§ **Exercise brief**
In the data below, find the line that contains "Politique de confidentialité (161, 2558)" and the line that contains "Eduardo Muñoz (606, 367)". Copy both, plus every line between them, exactly.

-------------------------

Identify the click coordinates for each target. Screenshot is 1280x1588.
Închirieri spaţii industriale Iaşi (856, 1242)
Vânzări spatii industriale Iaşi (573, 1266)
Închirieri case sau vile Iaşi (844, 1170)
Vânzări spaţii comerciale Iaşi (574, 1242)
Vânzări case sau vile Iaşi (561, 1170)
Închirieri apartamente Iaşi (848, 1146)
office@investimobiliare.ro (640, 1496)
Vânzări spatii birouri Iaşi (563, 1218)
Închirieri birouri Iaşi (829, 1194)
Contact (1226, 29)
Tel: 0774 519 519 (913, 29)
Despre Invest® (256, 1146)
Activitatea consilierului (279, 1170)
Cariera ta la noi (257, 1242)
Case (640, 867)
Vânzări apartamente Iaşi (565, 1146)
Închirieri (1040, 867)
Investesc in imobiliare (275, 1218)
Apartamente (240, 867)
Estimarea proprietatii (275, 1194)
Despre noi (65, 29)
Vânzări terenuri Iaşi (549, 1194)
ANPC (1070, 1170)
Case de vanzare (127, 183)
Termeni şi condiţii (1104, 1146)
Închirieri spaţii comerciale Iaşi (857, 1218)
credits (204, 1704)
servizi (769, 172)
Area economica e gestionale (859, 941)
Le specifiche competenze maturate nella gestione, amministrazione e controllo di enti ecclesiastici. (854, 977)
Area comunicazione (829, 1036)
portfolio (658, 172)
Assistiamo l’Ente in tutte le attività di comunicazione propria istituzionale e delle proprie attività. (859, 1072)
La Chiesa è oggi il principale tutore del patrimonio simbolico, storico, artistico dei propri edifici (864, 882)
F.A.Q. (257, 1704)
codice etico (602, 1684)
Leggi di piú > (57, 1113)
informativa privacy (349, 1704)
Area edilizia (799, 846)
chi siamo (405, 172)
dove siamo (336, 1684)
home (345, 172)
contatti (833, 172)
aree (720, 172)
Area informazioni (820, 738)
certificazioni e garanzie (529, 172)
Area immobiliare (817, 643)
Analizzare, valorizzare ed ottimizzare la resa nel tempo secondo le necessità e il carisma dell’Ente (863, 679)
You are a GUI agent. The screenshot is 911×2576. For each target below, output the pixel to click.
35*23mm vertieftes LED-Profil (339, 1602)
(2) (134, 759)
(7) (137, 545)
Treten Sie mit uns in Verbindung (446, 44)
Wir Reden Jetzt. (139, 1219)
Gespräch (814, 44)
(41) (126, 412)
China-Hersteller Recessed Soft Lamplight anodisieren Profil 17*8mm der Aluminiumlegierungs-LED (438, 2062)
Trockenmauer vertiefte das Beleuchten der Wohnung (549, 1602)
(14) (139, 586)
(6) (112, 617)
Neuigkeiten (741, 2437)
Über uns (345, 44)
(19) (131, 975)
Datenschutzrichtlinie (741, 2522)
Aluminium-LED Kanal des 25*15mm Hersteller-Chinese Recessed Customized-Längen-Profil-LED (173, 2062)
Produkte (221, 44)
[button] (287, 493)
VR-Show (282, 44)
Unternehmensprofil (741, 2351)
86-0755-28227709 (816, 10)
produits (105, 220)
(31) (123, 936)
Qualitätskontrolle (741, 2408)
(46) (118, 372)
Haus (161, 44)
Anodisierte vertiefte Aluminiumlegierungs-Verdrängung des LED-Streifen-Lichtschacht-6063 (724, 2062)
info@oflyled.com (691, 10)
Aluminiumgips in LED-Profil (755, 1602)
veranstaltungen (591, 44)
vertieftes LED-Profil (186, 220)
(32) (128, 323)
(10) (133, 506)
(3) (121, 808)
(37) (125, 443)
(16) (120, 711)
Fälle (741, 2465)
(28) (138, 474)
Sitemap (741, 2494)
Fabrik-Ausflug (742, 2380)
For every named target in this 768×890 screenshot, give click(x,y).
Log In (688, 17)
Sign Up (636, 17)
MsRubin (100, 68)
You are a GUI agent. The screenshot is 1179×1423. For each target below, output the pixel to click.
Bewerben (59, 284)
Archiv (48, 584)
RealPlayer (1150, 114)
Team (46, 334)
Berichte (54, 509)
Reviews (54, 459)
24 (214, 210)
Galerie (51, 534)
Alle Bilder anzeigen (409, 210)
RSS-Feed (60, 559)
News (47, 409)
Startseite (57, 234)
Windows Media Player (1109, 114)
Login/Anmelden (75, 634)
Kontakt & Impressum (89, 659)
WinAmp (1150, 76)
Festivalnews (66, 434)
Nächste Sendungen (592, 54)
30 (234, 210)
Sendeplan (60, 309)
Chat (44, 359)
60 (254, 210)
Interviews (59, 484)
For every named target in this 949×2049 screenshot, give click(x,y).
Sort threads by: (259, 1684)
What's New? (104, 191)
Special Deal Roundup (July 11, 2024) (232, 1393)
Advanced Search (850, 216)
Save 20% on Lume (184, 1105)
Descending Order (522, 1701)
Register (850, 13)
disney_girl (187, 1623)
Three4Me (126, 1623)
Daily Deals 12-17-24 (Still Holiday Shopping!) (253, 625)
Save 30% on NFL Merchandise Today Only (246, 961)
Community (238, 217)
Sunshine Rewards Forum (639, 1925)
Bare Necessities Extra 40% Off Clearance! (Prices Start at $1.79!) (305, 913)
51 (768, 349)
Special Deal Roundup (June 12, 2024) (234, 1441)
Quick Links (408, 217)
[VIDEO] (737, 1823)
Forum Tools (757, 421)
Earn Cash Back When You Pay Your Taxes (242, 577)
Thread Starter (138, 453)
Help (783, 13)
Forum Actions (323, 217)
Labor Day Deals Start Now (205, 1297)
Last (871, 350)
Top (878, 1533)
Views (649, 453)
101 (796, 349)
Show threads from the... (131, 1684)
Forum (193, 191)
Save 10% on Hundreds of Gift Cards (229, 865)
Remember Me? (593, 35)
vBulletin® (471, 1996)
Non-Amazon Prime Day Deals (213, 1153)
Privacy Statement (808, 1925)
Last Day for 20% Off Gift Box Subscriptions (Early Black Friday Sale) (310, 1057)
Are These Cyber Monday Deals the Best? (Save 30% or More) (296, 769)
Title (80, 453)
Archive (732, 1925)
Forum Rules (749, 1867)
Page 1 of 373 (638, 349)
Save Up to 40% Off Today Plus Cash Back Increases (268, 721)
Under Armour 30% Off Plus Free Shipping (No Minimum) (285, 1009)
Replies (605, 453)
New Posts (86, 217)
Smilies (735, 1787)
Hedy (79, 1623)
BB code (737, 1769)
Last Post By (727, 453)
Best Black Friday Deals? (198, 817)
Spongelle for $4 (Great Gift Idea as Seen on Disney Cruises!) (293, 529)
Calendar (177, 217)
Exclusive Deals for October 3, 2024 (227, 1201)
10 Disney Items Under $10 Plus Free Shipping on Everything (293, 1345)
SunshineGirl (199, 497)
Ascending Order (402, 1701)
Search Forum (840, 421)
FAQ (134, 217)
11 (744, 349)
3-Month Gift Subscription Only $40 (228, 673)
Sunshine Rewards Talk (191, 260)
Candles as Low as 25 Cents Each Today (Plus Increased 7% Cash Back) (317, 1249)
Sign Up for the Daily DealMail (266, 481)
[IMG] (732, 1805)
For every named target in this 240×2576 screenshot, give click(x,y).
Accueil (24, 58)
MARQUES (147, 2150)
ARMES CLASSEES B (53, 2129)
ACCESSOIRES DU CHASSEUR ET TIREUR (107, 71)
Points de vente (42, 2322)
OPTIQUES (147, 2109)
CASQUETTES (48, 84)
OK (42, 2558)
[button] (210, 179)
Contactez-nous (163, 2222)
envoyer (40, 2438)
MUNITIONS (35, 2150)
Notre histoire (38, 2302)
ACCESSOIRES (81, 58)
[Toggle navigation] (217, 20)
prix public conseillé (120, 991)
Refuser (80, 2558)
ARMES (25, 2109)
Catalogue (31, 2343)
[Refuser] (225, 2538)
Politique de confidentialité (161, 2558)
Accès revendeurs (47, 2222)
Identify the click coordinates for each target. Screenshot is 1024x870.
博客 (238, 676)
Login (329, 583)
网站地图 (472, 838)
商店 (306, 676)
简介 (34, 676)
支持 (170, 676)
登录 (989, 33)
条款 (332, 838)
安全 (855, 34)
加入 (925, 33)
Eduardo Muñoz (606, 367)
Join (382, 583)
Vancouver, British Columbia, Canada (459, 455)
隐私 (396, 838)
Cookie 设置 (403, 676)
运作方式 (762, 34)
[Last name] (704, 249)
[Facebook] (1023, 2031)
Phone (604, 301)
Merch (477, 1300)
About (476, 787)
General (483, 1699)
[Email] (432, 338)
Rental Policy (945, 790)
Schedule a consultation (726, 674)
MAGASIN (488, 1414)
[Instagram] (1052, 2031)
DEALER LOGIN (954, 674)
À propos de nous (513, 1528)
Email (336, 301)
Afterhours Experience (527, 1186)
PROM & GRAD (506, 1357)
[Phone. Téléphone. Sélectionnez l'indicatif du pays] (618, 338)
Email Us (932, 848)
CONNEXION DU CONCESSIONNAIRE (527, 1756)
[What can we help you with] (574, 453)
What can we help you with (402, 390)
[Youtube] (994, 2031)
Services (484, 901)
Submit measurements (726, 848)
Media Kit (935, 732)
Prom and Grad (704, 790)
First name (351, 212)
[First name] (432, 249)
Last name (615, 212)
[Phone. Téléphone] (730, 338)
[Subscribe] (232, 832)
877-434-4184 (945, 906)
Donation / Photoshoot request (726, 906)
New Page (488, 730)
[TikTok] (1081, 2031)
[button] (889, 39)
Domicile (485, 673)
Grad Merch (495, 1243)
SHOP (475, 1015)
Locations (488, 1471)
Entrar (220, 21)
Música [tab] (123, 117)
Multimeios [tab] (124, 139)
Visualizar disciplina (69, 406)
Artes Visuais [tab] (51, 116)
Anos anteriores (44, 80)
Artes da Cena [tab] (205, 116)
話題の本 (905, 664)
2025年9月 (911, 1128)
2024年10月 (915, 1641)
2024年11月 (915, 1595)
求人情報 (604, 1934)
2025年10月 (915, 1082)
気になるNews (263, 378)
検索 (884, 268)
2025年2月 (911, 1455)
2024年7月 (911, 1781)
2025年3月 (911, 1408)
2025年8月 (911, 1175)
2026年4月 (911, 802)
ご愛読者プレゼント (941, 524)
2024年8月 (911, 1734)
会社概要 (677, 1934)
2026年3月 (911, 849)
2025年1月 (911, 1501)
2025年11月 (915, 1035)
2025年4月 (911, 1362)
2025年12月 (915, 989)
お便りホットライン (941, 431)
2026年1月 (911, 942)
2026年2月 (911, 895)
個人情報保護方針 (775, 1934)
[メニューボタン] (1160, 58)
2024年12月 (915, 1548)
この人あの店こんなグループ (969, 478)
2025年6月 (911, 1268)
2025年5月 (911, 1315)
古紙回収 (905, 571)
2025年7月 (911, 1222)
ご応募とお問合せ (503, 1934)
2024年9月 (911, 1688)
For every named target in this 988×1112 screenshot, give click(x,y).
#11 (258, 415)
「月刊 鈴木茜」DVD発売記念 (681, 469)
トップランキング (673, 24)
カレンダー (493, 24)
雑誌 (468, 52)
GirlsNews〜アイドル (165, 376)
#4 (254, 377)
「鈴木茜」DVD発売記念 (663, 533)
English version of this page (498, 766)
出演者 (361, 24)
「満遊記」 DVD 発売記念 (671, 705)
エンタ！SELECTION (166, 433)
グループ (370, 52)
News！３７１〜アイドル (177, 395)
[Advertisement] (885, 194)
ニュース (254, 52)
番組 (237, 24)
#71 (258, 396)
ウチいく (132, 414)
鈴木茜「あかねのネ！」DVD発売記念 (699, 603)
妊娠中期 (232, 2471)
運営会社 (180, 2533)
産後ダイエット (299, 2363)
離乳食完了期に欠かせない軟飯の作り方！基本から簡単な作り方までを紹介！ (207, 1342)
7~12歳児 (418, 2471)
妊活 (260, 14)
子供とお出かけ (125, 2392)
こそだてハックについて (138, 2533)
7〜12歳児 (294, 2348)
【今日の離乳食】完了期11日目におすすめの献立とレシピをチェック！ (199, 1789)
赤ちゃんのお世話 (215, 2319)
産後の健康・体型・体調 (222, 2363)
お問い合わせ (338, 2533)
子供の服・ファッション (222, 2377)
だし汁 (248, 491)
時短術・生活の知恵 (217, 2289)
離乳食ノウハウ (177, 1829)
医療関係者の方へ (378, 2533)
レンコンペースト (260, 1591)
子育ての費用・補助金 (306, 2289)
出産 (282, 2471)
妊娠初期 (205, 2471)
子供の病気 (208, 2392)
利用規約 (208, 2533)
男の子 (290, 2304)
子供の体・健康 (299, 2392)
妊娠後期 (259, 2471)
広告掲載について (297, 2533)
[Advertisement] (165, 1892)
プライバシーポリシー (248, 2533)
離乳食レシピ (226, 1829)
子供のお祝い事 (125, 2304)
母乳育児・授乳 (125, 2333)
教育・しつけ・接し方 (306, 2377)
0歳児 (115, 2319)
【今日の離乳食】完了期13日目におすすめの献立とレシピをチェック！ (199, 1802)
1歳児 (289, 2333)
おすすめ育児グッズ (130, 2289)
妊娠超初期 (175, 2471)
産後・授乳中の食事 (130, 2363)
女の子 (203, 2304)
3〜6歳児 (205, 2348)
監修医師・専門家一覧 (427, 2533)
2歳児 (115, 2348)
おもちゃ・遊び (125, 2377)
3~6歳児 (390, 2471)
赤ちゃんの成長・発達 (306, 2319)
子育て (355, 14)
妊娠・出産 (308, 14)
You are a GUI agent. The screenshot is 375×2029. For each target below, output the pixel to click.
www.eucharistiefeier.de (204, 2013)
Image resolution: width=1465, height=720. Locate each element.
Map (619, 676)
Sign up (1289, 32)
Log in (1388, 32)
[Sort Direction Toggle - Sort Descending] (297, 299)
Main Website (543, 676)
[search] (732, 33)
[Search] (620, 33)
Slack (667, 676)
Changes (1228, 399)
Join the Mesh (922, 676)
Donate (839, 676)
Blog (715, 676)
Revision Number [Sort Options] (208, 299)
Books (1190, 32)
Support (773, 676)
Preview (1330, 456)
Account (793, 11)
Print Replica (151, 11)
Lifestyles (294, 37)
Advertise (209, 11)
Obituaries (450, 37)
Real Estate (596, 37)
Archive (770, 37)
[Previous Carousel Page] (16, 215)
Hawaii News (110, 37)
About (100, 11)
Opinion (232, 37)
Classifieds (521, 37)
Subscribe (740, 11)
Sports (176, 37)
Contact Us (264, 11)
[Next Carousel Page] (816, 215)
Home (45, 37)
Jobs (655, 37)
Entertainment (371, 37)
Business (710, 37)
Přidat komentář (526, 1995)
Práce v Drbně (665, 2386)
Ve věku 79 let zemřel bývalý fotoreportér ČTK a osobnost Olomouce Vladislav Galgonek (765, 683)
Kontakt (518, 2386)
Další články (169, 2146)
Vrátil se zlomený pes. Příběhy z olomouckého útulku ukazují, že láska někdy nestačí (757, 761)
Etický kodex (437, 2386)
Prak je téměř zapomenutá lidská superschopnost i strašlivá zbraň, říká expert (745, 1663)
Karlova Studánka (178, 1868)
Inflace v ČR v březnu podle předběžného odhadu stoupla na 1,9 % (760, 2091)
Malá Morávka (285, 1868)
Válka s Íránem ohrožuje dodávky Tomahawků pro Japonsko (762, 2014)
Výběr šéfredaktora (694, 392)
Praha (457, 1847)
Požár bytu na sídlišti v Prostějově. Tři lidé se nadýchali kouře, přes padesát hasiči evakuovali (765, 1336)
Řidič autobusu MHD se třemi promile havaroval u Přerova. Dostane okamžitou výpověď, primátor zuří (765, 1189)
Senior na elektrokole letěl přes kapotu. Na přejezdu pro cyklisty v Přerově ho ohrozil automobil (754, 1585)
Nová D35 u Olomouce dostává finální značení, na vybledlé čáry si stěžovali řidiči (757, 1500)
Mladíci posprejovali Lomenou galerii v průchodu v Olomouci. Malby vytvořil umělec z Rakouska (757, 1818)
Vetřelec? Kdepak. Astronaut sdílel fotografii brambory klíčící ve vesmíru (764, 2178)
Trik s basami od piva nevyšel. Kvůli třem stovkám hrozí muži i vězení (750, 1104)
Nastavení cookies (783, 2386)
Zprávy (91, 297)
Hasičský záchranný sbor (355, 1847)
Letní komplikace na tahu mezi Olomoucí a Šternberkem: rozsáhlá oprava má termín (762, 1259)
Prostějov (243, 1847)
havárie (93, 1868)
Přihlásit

-------------------------

§ **Response**
Politique de confidentialité (161, 2558)
Accès revendeurs (47, 2222)
Identify the click coordinates for each target. Screenshot is 1024x870.
博客 (238, 676)
Login (329, 583)
网站地图 (472, 838)
商店 (306, 676)
简介 (34, 676)
支持 (170, 676)
登录 (989, 33)
条款 (332, 838)
安全 (855, 34)
加入 (925, 33)
Eduardo Muñoz (606, 367)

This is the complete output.